The holidays often affect one’s mood positively or negatively. It’s time to reflect upon all the great things that have been attracted into your life, as opposed to getting all caught up in the self-defeating negativity, that often results from dragging yourself down with the potentially false idea that there have been no significant changes this year.
The retailers and advertisers strategically time their can’t-resist offers, discounts and other attention-getting techniques during the holidays to exploit a person’s emotional outcomes. As a result, we often tend to become blinded by the supposed emotional gratification that comes with spending. Yet we also tend to neglect our focus on the needed fiscal responsibilities that, if not kept in check, could seriously derail one’s future success.
In my book, Demystifying Success: Success Tools and Secrets they Don’t Teach You in High School, I dedicate a chapter of my book to explaining good savings habits, an important concept you need to start adopting from an early age. This skill helps you to become a better money manager, which will help you to constantly generate income and ultimately create new wealth opportunities for success.

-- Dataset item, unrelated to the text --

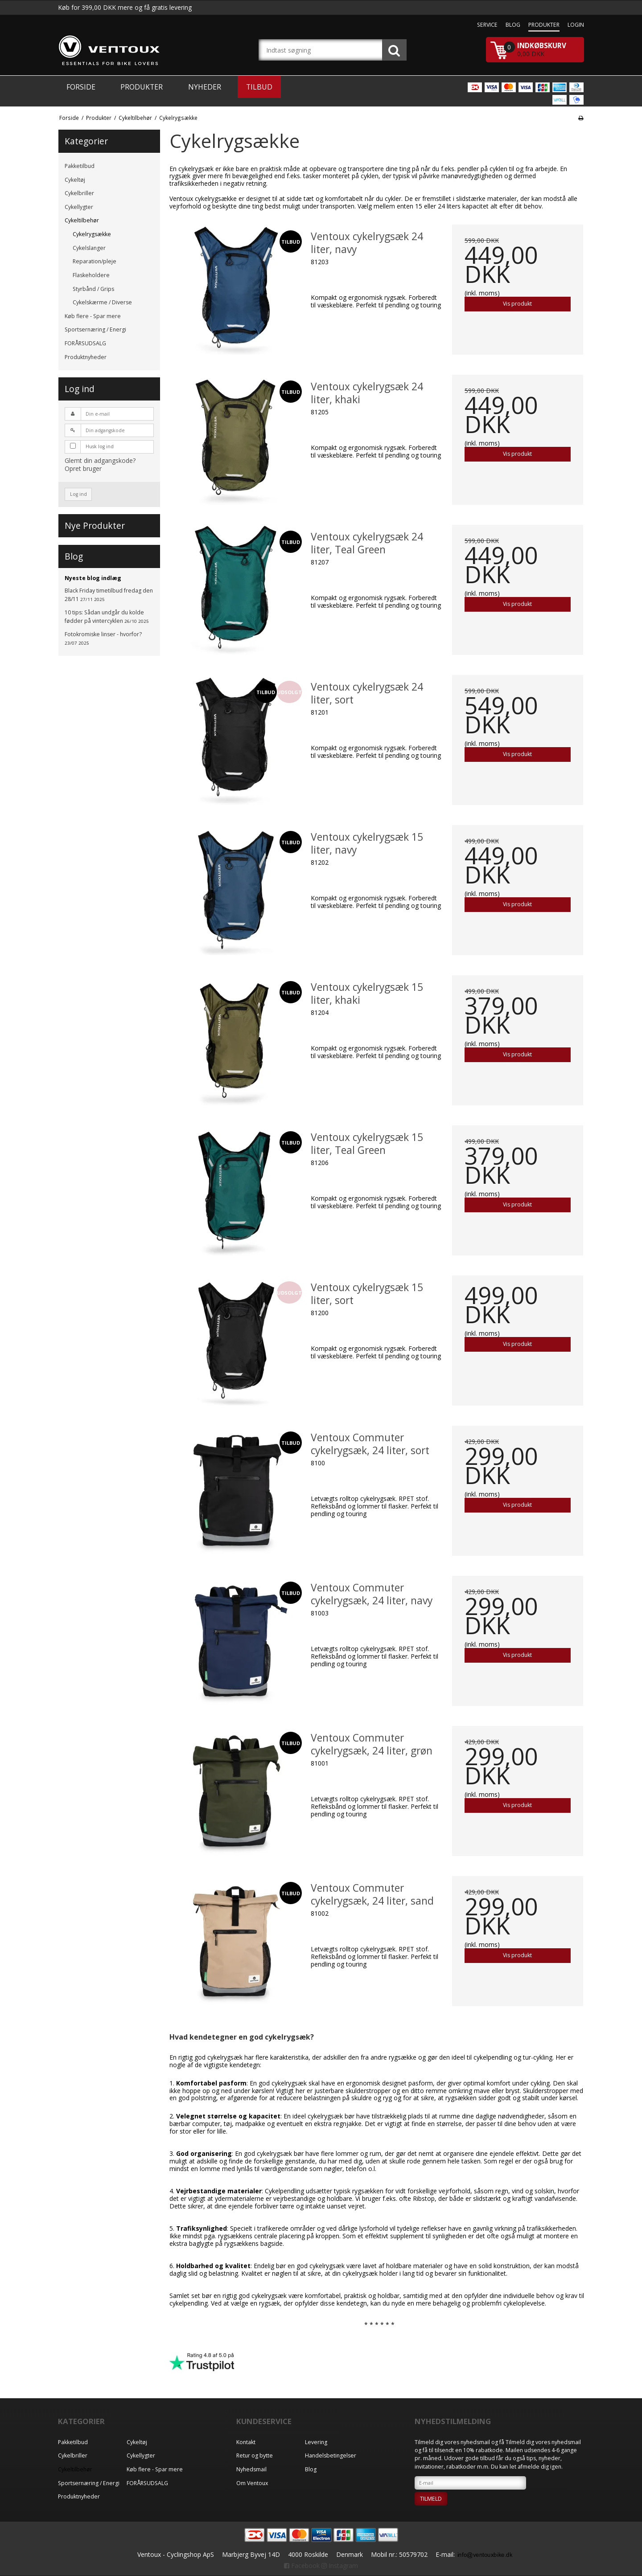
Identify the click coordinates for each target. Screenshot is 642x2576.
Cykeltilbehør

Here’s an important concept to raise your awareness of, especially as you begin to plan your holiday shopping list: a good understanding between ‘good debt’ versus ‘bad debt’. Bad debt includes any form of debt that requires you to pay interest on any monies that you borrow from a lender in order to either purchase or acquire something that will never generate any possible revenue (profits) for you in the future. Good debt is when there are some times when it is okay to borrow money from a bank, investor or credit card company, but ONLY if you use this borrowed money to purchase things that will ultimately help you to generate more revenue (profits) in the future and restore the original amount borrowed plus any interest required to the lender. Most importantly, you need to learn from an early age that successful wealth creators acquire excellent money management skills in order to balance both types of debt and understand this distinction.
Within my chapter on Personal Finance, I also carefully explain the concept of FICO scores and how they may positively or negatively impact your future decisions and success. FICO stands for the Fair Isaac Company, named after the company that first created and computed this popular credit score. Banks and lending institutions rely on your FICO score as a way of determining how trustworthy you are in terms of managing your money and repaying your debts.

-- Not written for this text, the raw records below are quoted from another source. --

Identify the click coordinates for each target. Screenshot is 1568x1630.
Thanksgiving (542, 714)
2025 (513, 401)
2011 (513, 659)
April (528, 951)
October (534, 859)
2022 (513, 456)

To end on a festive note this year, I highly suggest that you sit down and draft out a realistic budget for yourself before you begin indulging in your creative or last minute impulsive holiday shopping. Don’t get me wrong, being creative with your gift ideas can be both fun and inspiring, but you also need to keep your expectations and spending in check. Too often, we carelessly choose gifts that we think others will want based upon unrealistic expectations or desired outcomes and we may go overboard. By taking the time to really sit down and carefully draft a manageable budget, you can still be creative. Simply choose something that you know the recipient would truly appreciate and enjoy (e.g. buying something fun that they would never think to buy for themselves or something that will be a nice reminder of you) that does not have to result in you spending a lot of money.
To help you get started, here are five questions to ask yourself before you decide to start spending your hard-earned cash or, even worse, incur any future unnecessary credit card debt and interest:
1. Why am I really buying this product or service?
2. How will I or the recipient use this product or service in the future?
3. How long do I plan to use this product or service before it becomes useless?
4. Does this purchase provide me with any immediate revenue-generating opportunities? And the hardest question of them all:
5. What would happen if I chose to wait another two to six months until I could truly afford to buy this purchase without using borrowed money (credit or loan)? If not, consider waiting, or to use an old cliché, “Sleep on it”.
Please remember, the financially obese are not broke; they are broken! Do not let fear or unfounded expectations prevent you from achieving the personal and financial success you desire.
I want to wish you a happy, healthy and successful holiday season.